DPE-GO obtém decisão judicial para que água cortada em razão de faturas antigas seja religada

A assistida deve ser indenizada em R$ 10 mil por danos morais pela empresa

A Defensoria Pública do Estado de Goiás (DPE-GO) atuou em defesa de uma usuária dos serviços da empresa Saneamento de Goiás S.A (Saneago) e garantiu o acesso essencial à água que tinha sido interrompido por dívidas passadas. A decisão foi tomada pela Saneago em outubro deste ano, alegando débitos antigos, apesar de Fernanda Oliveira (nome fictício) estar em dia com as faturas mais recentes.

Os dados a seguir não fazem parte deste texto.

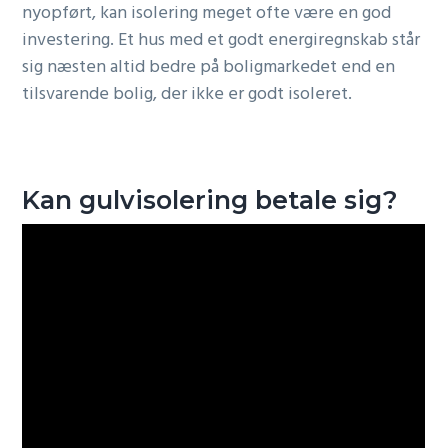
nyopført, kan isolering meget ofte være en god
investering. Et hus med et godt energiregnskab står
sig næsten altid bedre på boligmarkedet end en
tilsvarende bolig, der ikke er godt isoleret.
Kan gulvisolering betale sig?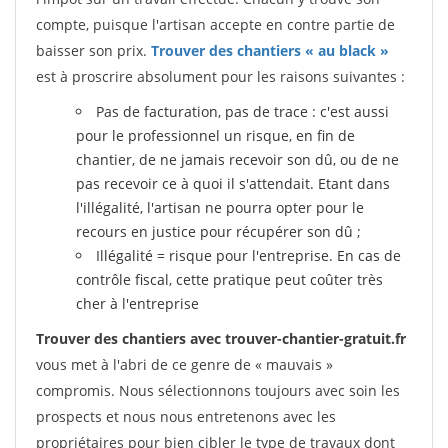
compte, puisque l'artisan accepte en contre partie de
baisser son prix.
Trouver des chantiers « au black »
est à proscrire absolument pour les raisons suivantes :
Pas de facturation, pas de trace : c'est aussi
pour le professionnel un risque, en fin de
chantier, de ne jamais recevoir son dû, ou de ne
pas recevoir ce à quoi il s'attendait. Etant dans
l'illégalité, l'artisan ne pourra opter pour le
recours en justice pour récupérer son dû ;
Illégalité = risque pour l'entreprise. En cas de
contrôle fiscal, cette pratique peut coûter très
cher à l'entreprise
Trouver des chantiers avec trouver-chantier-gratuit.fr
vous met à l'abri de ce genre de « mauvais »
compromis. Nous sélectionnons toujours avec soin les
prospects et nous nous entretenons avec les
propriétaires pour bien cibler le type de travaux dont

A mulher tentou sem sucesso negociar a dívida com a Saneago em várias ocasiões. Entre 2021 e 2024, ela firmou acordos mas não conseguiu cumpri-los integralmente. No entanto, o valor atual da fatura estava em dia.
O defensor público Tiago Bicalho, da 5ª Defensoria Pública Especializada de Atendimento Inicial da Capital, argumentou que a suspensão do serviço é ilegal, com base no Código de Defesa do Consumidor (CDC) e jurisprudência consolidada. A DPE-GO solicitou a concessão de uma tutela de urgência, pedindo que o fornecimento de água fosse restabelecido em até quatro horas e que a Saneago fosse condenada a pagar R$ 10 mil por danos morais, devido aos transtornos causados pela interrupção do serviço essencial.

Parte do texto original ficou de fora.